If you want to improve your credit score, begin by taking out all your credit reports and make sure that you aren’t being unfairly penalized for old, paid or settled debts. In addition, do not apply for any new credit for at least a year before you apply for financing and ensure that you maintain the moratorium in place until the property deal has been closed.
Figure Out Your Budget
There are so many regulations that you can follow to get a better idea on how much you can afford to spend on a property. For example, if you are using FHA financing, then you must ensure that your home payment doesn’t go over 31% of your monthly income. However, with some mitigating factors, the FHA may let you go higher. Meanwhile, for the more typical loans, a good rule of thumb to go by is that the expenses of the home shouldn’t go over 28% of your gross monthly income.

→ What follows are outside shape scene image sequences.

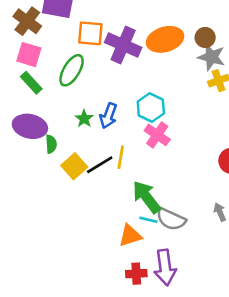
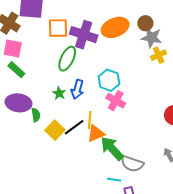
green ellipse: (72, 70) -> (67, 59), moved
cyan line: (148, 220) -> (114, 180), moved
orange triangle: (130, 236) -> (96, 133), moved

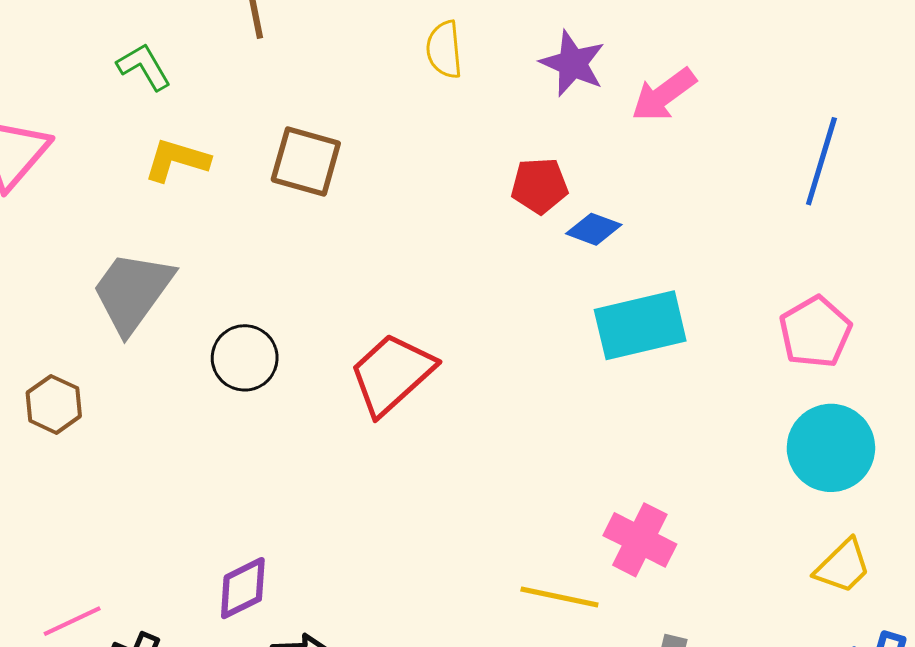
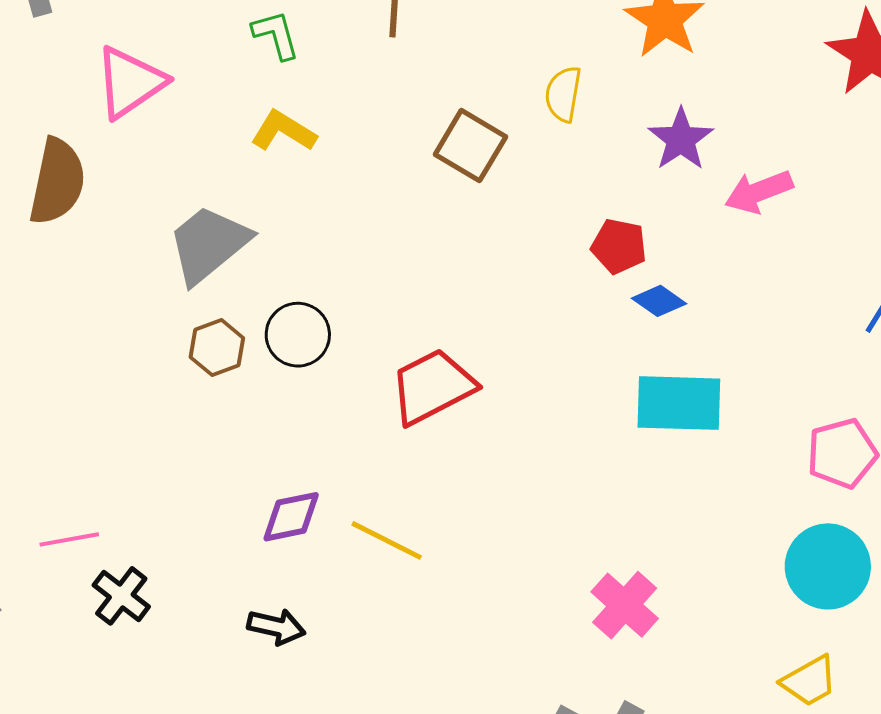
brown square: (306, 162) -> (470, 146), moved
brown hexagon: (54, 404) -> (217, 348), moved
purple diamond: (243, 588) -> (291, 517), moved
yellow line: (559, 597) -> (387, 540), moved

If you want to improve your chances, begin by trying on that financial obligation way before you need to seal the deal and sign the mortgage papers. Hence, before you go shopping for a property, calculate how much the mortgage payment for your intended price range is – in addition with it’s increased expenses i.e. utilities, insurance and taxes. Following that, bank the difference between that and what you’re paying now.
Save For The Down Payment + Closing Costs
While it does depend on your credit and financing, you will most likely have to save enough cash for a down payment, which typically lies in the range somewhere between 3-20% of the property’s price. Another on the spot expense that you will have to bear in mind are the closing costs. Regardless of what your loan source is, you will need money to pay for closing costs.
In order to better prepare yourself financially when it comes to paying for the down payment and any associated closing costs, it is a good idea to bank your own cash and seek some assistance for your down payment. In addition, in a buyer’s market, you may also have to power to negotiate with the seller to pay a percentage of the closing costs.